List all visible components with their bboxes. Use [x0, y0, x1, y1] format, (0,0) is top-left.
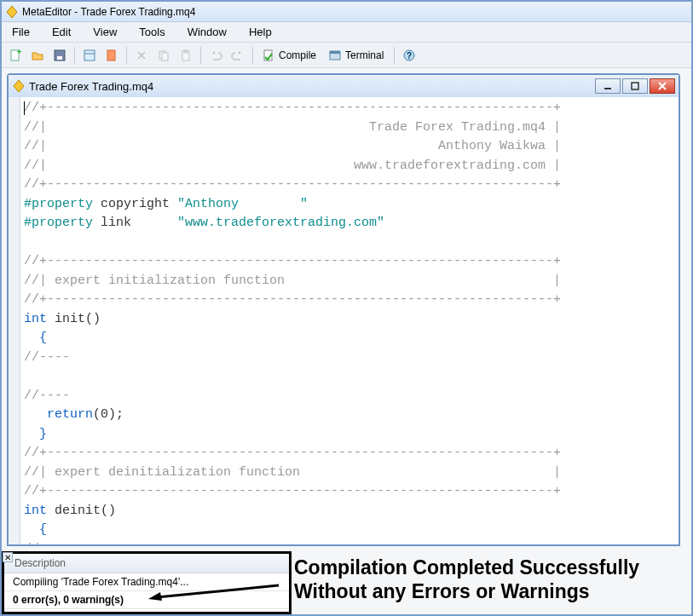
svg-rect-19 [632, 83, 638, 89]
close-button[interactable] [650, 78, 675, 94]
copy-icon [153, 45, 174, 66]
help-icon[interactable]: ? [399, 45, 419, 66]
new-file-icon[interactable]: + [5, 45, 26, 66]
panel-close-icon[interactable]: ✕ [3, 552, 13, 562]
cut-icon [131, 45, 152, 66]
app-titlebar[interactable]: MetaEditor - Trade Forex Trading.mq4 [2, 2, 691, 22]
svg-marker-17 [14, 80, 24, 92]
mdi-area: Trade Forex Trading.mq4 //+-------------… [2, 68, 691, 614]
annotation-text: Compilation Completed Successfully Witho… [294, 556, 639, 605]
svg-text:?: ? [407, 51, 412, 60]
compiler-output-panel: ✕ Description Compiling 'Trade Forex Tra… [2, 551, 292, 614]
document-title: Trade Forex Trading.mq4 [29, 80, 153, 93]
save-icon[interactable] [49, 45, 70, 66]
toolbar-separator [200, 47, 201, 64]
menu-tools[interactable]: Tools [132, 24, 171, 40]
menu-window[interactable]: Window [181, 24, 234, 40]
redo-icon [228, 45, 248, 66]
panel-header: Description [4, 554, 289, 573]
svg-rect-5 [84, 50, 95, 60]
menu-view[interactable]: View [86, 24, 124, 40]
document-window: Trade Forex Trading.mq4 //+-------------… [7, 73, 680, 546]
document-titlebar[interactable]: Trade Forex Trading.mq4 [9, 75, 679, 97]
compile-result-row[interactable]: 0 error(s), 0 warning(s) [4, 591, 289, 609]
toolbar-separator [74, 47, 75, 64]
compile-button[interactable]: Compile [257, 45, 322, 66]
toolbar: + Compile Terminal ? [2, 43, 691, 68]
terminal-label: Terminal [345, 49, 384, 61]
navigator-icon[interactable] [79, 45, 100, 66]
menu-file[interactable]: File [5, 24, 37, 40]
app-window: MetaEditor - Trade Forex Trading.mq4 Fil… [0, 0, 693, 616]
terminal-button[interactable]: Terminal [324, 45, 390, 66]
maximize-button[interactable] [622, 78, 648, 94]
compile-status-row[interactable]: Compiling 'Trade Forex Trading.mq4'... [4, 573, 289, 591]
window-buttons [595, 78, 675, 94]
svg-rect-11 [184, 50, 188, 53]
compile-label: Compile [279, 49, 316, 61]
code-editor[interactable]: //+-------------------------------------… [9, 97, 679, 544]
svg-rect-4 [57, 56, 62, 60]
svg-text:+: + [17, 49, 21, 56]
paste-icon [176, 45, 196, 66]
minimize-button[interactable] [595, 78, 621, 94]
menubar: File Edit View Tools Window Help [2, 22, 691, 43]
document-icon [12, 79, 26, 93]
app-icon [5, 5, 19, 19]
svg-marker-0 [7, 6, 17, 18]
toolbar-separator [394, 47, 395, 64]
editor-gutter [9, 97, 20, 544]
svg-rect-14 [330, 51, 340, 54]
toolbar-separator [252, 47, 253, 64]
app-title: MetaEditor - Trade Forex Trading.mq4 [22, 6, 195, 18]
annotation-line-1: Compilation Completed Successfully [294, 556, 639, 580]
menu-help[interactable]: Help [242, 24, 279, 40]
svg-rect-9 [162, 53, 168, 60]
annotation-line-2: Without any Errors or Warnings [294, 579, 639, 604]
undo-icon [205, 45, 226, 66]
toolbox-icon[interactable] [101, 45, 122, 66]
svg-rect-7 [107, 50, 115, 60]
code-content[interactable]: //+-------------------------------------… [20, 97, 679, 544]
menu-edit[interactable]: Edit [45, 24, 78, 40]
toolbar-separator [126, 47, 127, 64]
open-file-icon[interactable] [27, 45, 48, 66]
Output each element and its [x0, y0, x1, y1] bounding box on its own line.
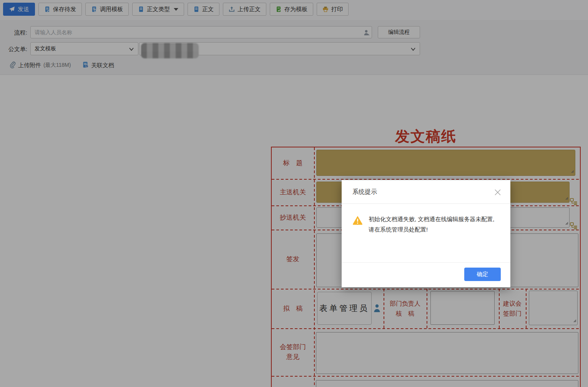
system-dialog: 系统提示 初始化文档通失败, 文档通在线编辑服务器未配置, 请在系统管理员处配置…: [342, 180, 510, 287]
dialog-header: 系统提示: [342, 180, 510, 204]
dialog-title: 系统提示: [352, 188, 377, 196]
dialog-message: 初始化文档通失败, 文档通在线编辑服务器未配置, 请在系统管理员处配置!: [369, 214, 495, 235]
page: 发送 保存待发 调用模板 正文类型 正文 上传正文 存为模板 打: [0, 0, 588, 387]
footer-divider: [342, 262, 510, 263]
warning-icon: [352, 215, 363, 227]
close-icon[interactable]: [494, 189, 501, 196]
ok-button[interactable]: 确定: [464, 268, 501, 281]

• [Task prompt]: Nothing but the lines from the one holding "Output each element" through the final line of the entries should be retyped, exactly as they stand and without pictures.

• [Written reply]:
Output each element and its [x0, y0, x1, y1] bounding box on its own line.
system-dialog: 系统提示 初始化文档通失败, 文档通在线编辑服务器未配置, 请在系统管理员处配置…: [342, 180, 510, 287]
dialog-header: 系统提示: [342, 180, 510, 204]
dialog-title: 系统提示: [352, 188, 377, 196]
dialog-message: 初始化文档通失败, 文档通在线编辑服务器未配置, 请在系统管理员处配置!: [369, 214, 495, 235]
page: 发送 保存待发 调用模板 正文类型 正文 上传正文 存为模板 打: [0, 0, 588, 387]
footer-divider: [342, 262, 510, 263]
warning-icon: [352, 215, 363, 227]
close-icon[interactable]: [494, 189, 501, 196]
ok-button[interactable]: 确定: [464, 268, 501, 281]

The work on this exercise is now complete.